The Relevant Legislation
Section 73 of the Town and County Planning Act 1990 (“the TCPA”) confers a power on the Local Planning Authority (“LPA”) to grant a fresh permission for the development of land without complying with conditions previously imposed.
Part 3 of Schedule 2 to the General Permitted Development Order 2015 (“the GPDO”) gives deemed planning permission for certain types of development. In particular under classes M, N, O, P and Q a change of use from an office, a storage and distribution centre, an agricultural building, a betting office or certain sui generis uses to a dwelling is permitted development subject to the criteria set out in each class and conditional on the applicant making an application to the LPA for “prior approval” of certain matters.
The Facts of the Case
Mr Pressland applied to Hammersmith and Fulham LBC (the Council”) for prior approval for a change of use of a London office building to three flats under Class O of the GPDO. The Council granted prior approval subject to 14 conditions. 11 weeks later Mr Pressland applied under Section 73 of the TCPA to remove 8 of the prior approval conditions. The Council refused to entertain the application on the basis that a Section 73 application could only be made in respect of conditions imposed on the grant of a planning permission. In the Council’s view, conditions imposed on the grant of prior approval were not conditions of the planning permission itself, they were conditions of the prior approval. Furthermore, the Council considered that Section 73 is only available to “previous planning permissions” granted on an application to the Council excluding permissions granted by a development order.
Mr Pressland judicially reviewed this decision and the High Court ruled in his favour.
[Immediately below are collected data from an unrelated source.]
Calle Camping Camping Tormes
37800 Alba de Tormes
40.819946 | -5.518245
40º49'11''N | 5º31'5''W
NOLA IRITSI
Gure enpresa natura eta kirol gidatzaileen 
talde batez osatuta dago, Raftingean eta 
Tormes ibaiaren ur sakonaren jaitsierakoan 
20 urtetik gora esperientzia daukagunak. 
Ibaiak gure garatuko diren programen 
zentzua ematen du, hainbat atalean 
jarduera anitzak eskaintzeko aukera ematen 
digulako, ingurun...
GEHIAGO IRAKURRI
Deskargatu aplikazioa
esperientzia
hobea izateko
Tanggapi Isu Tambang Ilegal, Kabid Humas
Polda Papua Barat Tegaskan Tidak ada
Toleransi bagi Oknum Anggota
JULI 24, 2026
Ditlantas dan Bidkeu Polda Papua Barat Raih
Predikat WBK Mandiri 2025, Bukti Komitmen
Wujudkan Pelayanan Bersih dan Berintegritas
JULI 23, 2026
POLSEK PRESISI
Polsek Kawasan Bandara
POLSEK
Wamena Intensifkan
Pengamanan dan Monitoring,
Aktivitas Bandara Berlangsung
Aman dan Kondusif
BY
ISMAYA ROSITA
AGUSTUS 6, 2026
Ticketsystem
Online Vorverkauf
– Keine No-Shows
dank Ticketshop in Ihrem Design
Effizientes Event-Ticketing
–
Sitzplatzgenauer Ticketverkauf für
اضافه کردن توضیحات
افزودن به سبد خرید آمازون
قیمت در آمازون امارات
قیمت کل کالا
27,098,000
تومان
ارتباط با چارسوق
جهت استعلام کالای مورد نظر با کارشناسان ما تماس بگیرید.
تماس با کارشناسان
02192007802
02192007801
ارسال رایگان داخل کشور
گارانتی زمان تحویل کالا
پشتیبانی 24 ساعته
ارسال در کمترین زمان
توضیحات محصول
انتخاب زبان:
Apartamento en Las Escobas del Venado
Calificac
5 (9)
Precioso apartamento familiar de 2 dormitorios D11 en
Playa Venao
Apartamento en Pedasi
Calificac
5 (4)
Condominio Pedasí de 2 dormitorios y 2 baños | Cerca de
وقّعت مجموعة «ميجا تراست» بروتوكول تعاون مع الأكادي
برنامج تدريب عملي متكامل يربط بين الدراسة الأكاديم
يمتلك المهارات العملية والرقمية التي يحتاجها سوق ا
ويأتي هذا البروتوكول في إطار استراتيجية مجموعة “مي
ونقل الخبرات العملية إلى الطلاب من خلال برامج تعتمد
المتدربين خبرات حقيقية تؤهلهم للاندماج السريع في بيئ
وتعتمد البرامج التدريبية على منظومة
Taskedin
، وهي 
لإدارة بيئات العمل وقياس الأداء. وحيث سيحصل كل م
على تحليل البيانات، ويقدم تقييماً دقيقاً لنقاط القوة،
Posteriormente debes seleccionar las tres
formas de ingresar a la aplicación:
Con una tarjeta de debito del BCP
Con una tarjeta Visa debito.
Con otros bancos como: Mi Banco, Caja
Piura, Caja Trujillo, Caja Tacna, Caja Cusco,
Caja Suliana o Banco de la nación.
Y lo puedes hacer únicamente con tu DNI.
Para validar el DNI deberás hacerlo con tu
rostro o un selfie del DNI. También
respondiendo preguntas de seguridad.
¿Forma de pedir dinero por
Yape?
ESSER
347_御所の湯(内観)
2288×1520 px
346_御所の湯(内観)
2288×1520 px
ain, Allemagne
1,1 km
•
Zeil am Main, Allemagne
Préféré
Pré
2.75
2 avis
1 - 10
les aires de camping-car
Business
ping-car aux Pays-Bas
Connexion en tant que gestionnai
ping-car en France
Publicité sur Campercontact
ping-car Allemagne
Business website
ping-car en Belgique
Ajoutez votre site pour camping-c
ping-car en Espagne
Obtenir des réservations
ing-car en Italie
The Court held that permissions were granted subject to conditions that could be imposed either when the permission, or any subsequent approval, was granted. Conditions imposed on the grant of prior approval could, therefore, be the subject of an application under Section 73 to remove them.
Secondly, that the application of Section 73 was not limited to permissions expressly granted by the LPA. It matters not, how the permission was granted and accordingly deemed planning permission granted by way of a development order is “a previous planning permission” to which Section 73 applies.
The effect of the Pressland Case means that the Council will now need to determine Mr Pressland’s application for the removal of the 8 conditions. In its determination, the Council will need to assess whether the conditions imposed 14 months ago still serve a useful planning purpose.If the Council concludes that the conditions remain necessary to make the change of use acceptable, it may refuse the application. However, Mr Pressland will have the ability to lodge an appeal against any such refusal. Accordingly the Court ruling will not necessarily result in the removal of the offending conditions relating to parking, flood risk assessment and site remediation etc
Before the Pressland Case, if a developer was unhappy with the conditions imposed at prior approval stage, they would need to appeal under Section 78 of the TCPA or submit a full planning application. The Pressland case provides an opportunity for the quicker and cheaper procedure available under Section 73 of the TCPA to have the conditions removed or varied as a means of possible recourse for tackling onerous prior approval conditions whilst leaving the decision regarding the principle of development in tact.